Recorded data
#####

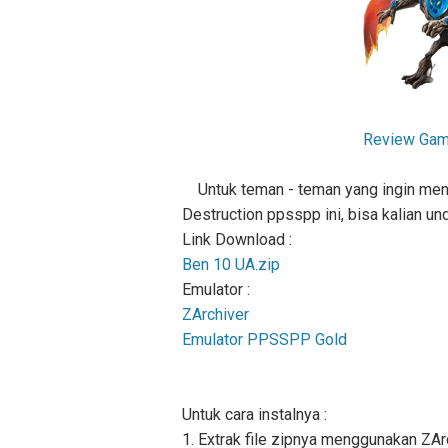
Review Game
Untuk teman - teman yang ingin men
Destruction ppsspp ini, bisa kalian und
Link Download :
Ben 10 UA.zip
Emulator :
ZArchiver
Emulator PPSSPP Gold
Untuk cara instalnya :
1. Extrak file zipnya menggunakan ZArch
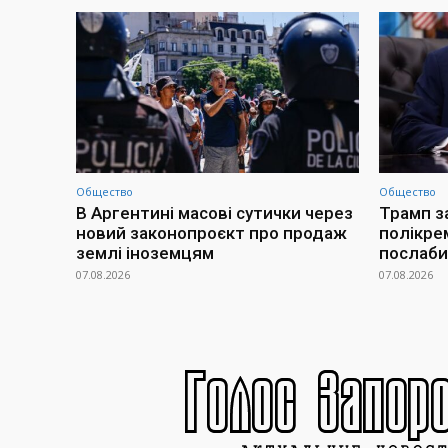
Общество
Общество
В Аргентині масові сутички через
Трамп з
новий законопроєкт про продаж
полікре
землі іноземцям
послаби
07.08.2026
07.08.2026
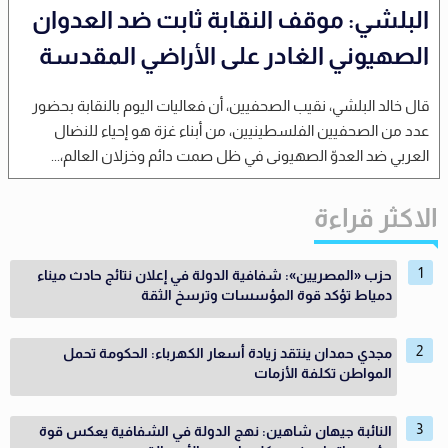
البلشي: موقف النقابة ثابت ضد العدوان
الصهيوني الغادر على الأراضي المقدسة
قال خالد البلشي، نقيب الصحفيين، أن فعاليات اليوم بالنقابة بحضور
عدد من الصحفيين الفلسطينيين، من أبناء غزة هو إحياء للنضال
العربي ضد العدوّ الصهيونى في ظل صمت دائم وخزلان العالم،...
الاكثر قراءة
حزب «المصريين»: شفافية الدولة في إعلان نتائج حادث ميناء
دمياط تؤكد قوة المؤسسات وترسخ الثقة
مجدي حمدان ينتقد زيادة أسعار الكهرباء: الحكومة تحمل
المواطن تكلفة الأزمات
النائبة جيهان شاهين: نهج الدولة في الشفافية يعكس قوة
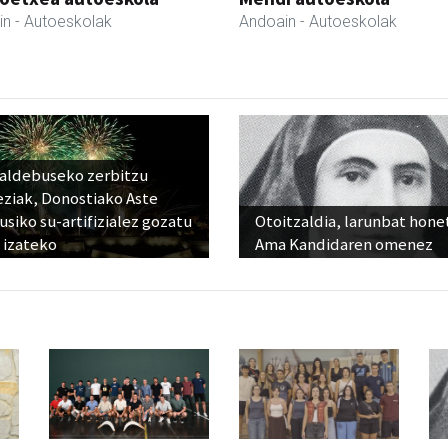
in
- Autoeskolak
Andoain
- Autoeskolak
raldebuseko zerbitzu
eziak, Donostiako Aste
siko su-artifizialez gozatu
Otoitzaldia, larunbat hone
 izateko
Ama Kandidaren omenez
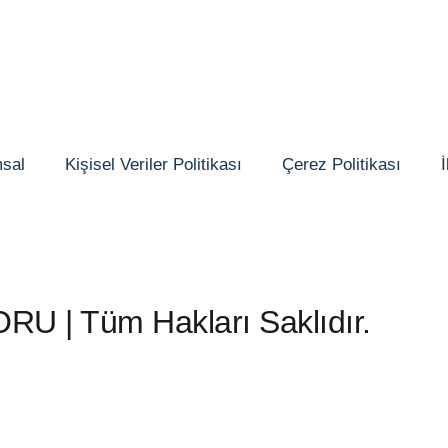
sal
Kişisel Veriler Politikası
Çerez Politikası
İ
 | Tüm Hakları Saklıdır.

#####

_Task details_. Please show the lines in the entries above that hold the string "الدولة".

_Task result_.
حزب «المصريين»: شفافية الدولة في إعلان نتائج حادث ميناء
النائبة جيهان شاهين: نهج الدولة في الشفافية يعكس قوة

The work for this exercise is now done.